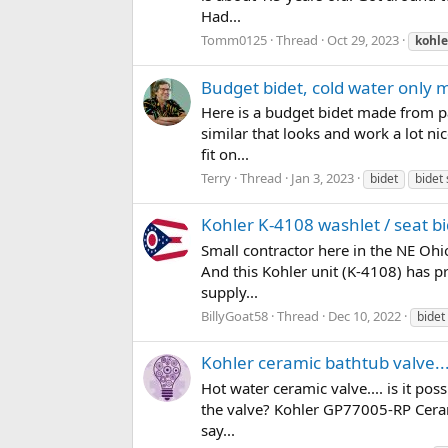
Had...
Tomm0125
Thread
Oct 29, 2023
kohle
Budget bidet, cold water only
Here is a budget bidet made from pa
similar that looks and work a lot ni
fit on...
Terry
Thread
Jan 3, 2023
bidet
bidet 
Kohler K-4108 washlet / seat b
Small contractor here in the NE Ohi
And this Kohler unit (K-4108) has pr
supply...
BillyGoat58
Thread
Dec 10, 2022
bidet
Kohler ceramic bathtub valve..
Hot water ceramic valve.... is it po
the valve? Kohler GP77005-RP Ceram
say...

_About this exercise_: Return all of the data exactly as written, and drop the pictures.

_Exercise answer_:
Had...
Tomm0125
Thread
Oct 29, 2023
kohle
Budget bidet, cold water only
Here is a budget bidet made from pa
similar that looks and work a lot ni
fit on...
Terry
Thread
Jan 3, 2023
bidet
bidet 
Kohler K-4108 washlet / seat b
Small contractor here in the NE Ohi
And this Kohler unit (K-4108) has pr
supply...
BillyGoat58
Thread
Dec 10, 2022
bidet
Kohler ceramic bathtub valve..
Hot water ceramic valve.... is it po
the valve? Kohler GP77005-RP Ceram
say...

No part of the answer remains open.